Sorry, no pictures today.


----------



## missyscove (Jul 26, 2008)

I'm not sure if anyone still reads this, but I'll let you guys know that I'm leaving tonight, just after midnight, to go to Washington DC, then we come back for two days, then we're going to Turks & Caicos to go scuba diving. 
So, I probably won't be posting for a while, but I'll see you all when you come back.


----------



## TinysMom (Jul 26, 2008)

Wow - I'm just now catching up on your blog.....

I hope you have lots of fun....maybe share more pics when you get back??


----------



## RexyRex (Jul 26, 2008)

Love the pictures, you have such cute bunnies! Have a great trip!!!


----------



## missyscove (Jul 31, 2008)

I'm back!

Well, until Friday night when I leave again for Turks & Caicos.

I had a great time, but there was a little too much powerwalking with my brother. He'd pick where he wanted to go next and I'd find it with my iPhone's GPS and tell him how far away it was. Anything 2 miles or less he'd say, "we can walk that" while I tried unsuccessfully to convince him to take the metro instead.

Now I'm resting, washing clothes, and packing again.

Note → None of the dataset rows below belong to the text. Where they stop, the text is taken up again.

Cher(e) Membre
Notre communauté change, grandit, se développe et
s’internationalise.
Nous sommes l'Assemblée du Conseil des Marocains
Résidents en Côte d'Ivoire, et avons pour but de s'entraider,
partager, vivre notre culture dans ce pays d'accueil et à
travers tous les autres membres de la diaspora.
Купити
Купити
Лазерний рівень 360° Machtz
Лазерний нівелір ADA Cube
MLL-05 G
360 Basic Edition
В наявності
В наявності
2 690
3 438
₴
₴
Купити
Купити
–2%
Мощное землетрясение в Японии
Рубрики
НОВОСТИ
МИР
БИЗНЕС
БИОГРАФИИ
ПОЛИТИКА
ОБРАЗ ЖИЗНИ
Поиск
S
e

Thanks for the compliments on the bunners. I like to think they're quite cute as well.


----------



## BunnysRock (Aug 2, 2008)

your rabbits are so cute :happybunny:your dogs are cute too!


----------



## missyscove (Aug 13, 2008)

I'm back again. This time from Club Med in Turks & Caicos and then a 2 day stay with a friend in Lake Arrowhead. 

Turks was awesome. We did 7 dives, I'm now an advanced open water diver, windsurfing, trapeze, trampoline, sailing, sleeping, eating, etc.

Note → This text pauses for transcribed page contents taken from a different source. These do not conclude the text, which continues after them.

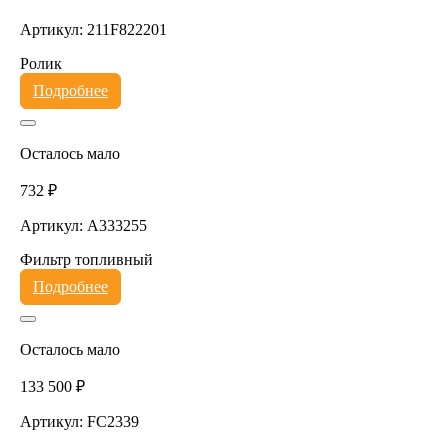
Артикул: 211F822201
Ролик
Подробнее
Осталось мало
732 ₽
Артикул: A333255
Фильтр топливный
Подробнее
Осталось мало
133 500 ₽
Артикул: FC2339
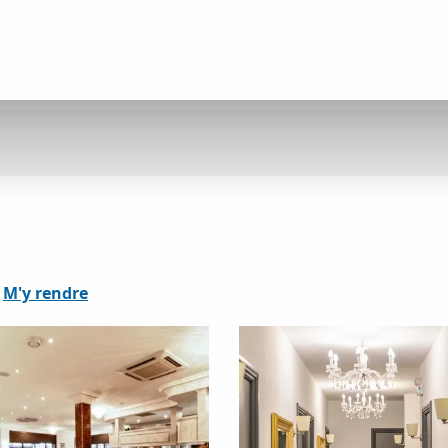
M'y rendre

Arrowhead was awesome too. We took water skiing lessons and I watched my friend wakeboard, but failed miserably myself. 

I have 9 more days in CA then I move off to NY. 

I'll try to upload new pictures soon, but right now I'm pretty much physically and mentally exhausted.


----------



## JadeIcing (Aug 14, 2008)

Glad you had fun.

Ready for New York?


----------



## missyscove (Aug 14, 2008)

I'll never really be ready, but I've started packing if that counts. 
I leave Wednesday night at 11:55 or something like that and we get in at 10 am on Thursday. I move in on Friday, so we'll use Thursday to do some last minute shopping and such.

I never realized how stressful these last few days would be though, between my family wanting to spend time with me and my friends, many of whom are also moving away, wanting to see me, and me wanting to just rest or pack or do stuff with my pets.
Don't even get me started on my summer reading book :shock:


----------



## SOOOSKA (Aug 14, 2008)

Who's going to be taking care of the Bunnies? Or are you bringing them with you?

Susan


----------



## missyscove (Aug 18, 2008)

My mom is in charge of the bunnies, dogs & fish. It was the understanding when we got Fiona that she was the replacement for my brother Charlie, then we got Timmy to keep her company and I guess he's the replacement for me. Anyway she'll take care of everybody and everybunny until I come back to visit.


----------



## missyscove (Jan 14, 2009)

Wow, I'm a blogging failure, huh...

I finished up my first semester and, well, let's just say I passed everything I needed to pass. I'm flying back to Ithaca on Friday. It's going to be a big adjustment, considering it was 86 here today and it's 6 in Ithaca at the moment but they're expecting temperatures below zero.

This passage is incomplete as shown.